Descrição de chapéu

Edgar é música para o cérebro, mas tudo bem se quiser mexer a bunda

Ironia permeia todo o álbum 'Ultrassom', que navega num caldo distópico

Lulie Macedo

Ultrassom

  • Preço R$ 25.
  • Gravadora Deck
  • Artista Edgar

Não acredite neste texto. Conclua por você: dê play em uma faixa qualquer de "Ultrassom" e observe se você termina do mesmo jeito que começou. Muito provável que não.

Edgar é desses artistas que tiram as coisas do lugar. Como uma usina de reciclagem, ele dá outro sentido, próprio, a tudo o que o cerca. Ressignifica, para usar a palavra-fetiche.

Faz isso com o rap. Escreve versos, mas sua lírica é a da palavra falada, do spoken word, da antipoesia, portanto livre de formatos e prisões de estilo que dominam o hip-hop.

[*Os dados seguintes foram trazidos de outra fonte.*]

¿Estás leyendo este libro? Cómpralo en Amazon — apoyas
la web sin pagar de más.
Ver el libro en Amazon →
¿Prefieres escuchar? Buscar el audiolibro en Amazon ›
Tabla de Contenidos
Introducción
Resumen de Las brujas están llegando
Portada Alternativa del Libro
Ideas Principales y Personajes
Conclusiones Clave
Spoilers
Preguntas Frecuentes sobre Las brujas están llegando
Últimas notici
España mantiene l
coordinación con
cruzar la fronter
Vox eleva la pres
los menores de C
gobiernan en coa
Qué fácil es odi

Faz isso com o corpo. É um MC, um cantor, mas sua presença está a serviço da performance, da ideia. Faz isso com as peças de roupa e acessórios que cria —procure saber sobre os tênis, bonés, mantos, capacetes, bonecos que ele constrói usando lixo tecnológico, embalagens de remédio e perceba se não faz sentido conectá-lo com a arte de Arthur Bispo do Rosário.

Como outros de sua geração, a música não está dissociada da imagem no trabalho de Edgar. Produz curtas, fez um álbum visual, dirige seus clipes. Esse aspecto é importante porque não existe som sem imagem no que ele cria. Motivo simples: suas letras são paisagens, filmes, fotografias de um futuro-pretérito.

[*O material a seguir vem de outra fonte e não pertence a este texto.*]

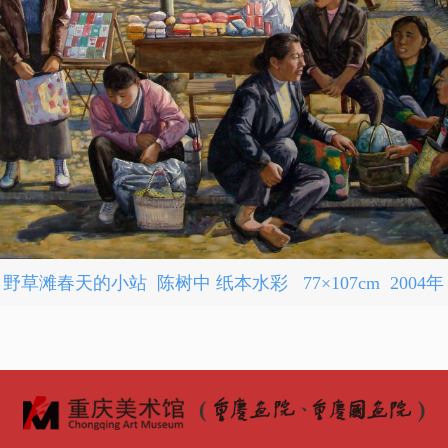
野草滩春天的小站 陈树中 纸本水彩 77×107cm 2004年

Como se descrevesse suas visões, num cruzamento entre "Mad Max" e "Blade Runner", Edgar conta histórias que não raro provocam engulhos. "O futuro é uma criança com medo de nós" é apenas uma dessas epítomes que se transformarão em mantras. Mas há outras, muitas outras.

"Alas de hospitais e corredores de escolas são todos bem parecidos", "nossas guerras estão gerando novos games".

Recortados assim, seus petardos podem até perder força. Por isso é importante sublinhar que Edgar não é um rapper ou cantor ou músico. Edgar é uma experiência.

Também por esse motivo a sonoridade tem papel complementar no disco. E isso é muito quando se pensa que o produtor é Pupillo. A economia na construção das bases é o caminho mais inteligente para receber as narrativas.

E isso não significa ser raso, ao contrário. Há complexidade suficiente na linguagem analógica que escolhem trilhar —e é preciso muita segurança para escolher menos na era dos excessos.

De elementos do electro funk a remissões a trilhas vintage de videogames, as bases têm o mesmo compromisso com a dissonância, com um certo incômodo. É música para o cérebro, mas tudo bem se quiser mexer a bunda.

Essa ironia permeia todo o álbum. Mesmo boiando num caldo distópico, Edgar sabe como não se levar tão a sério. Não acredite você nesta crítica, portanto. Experimente.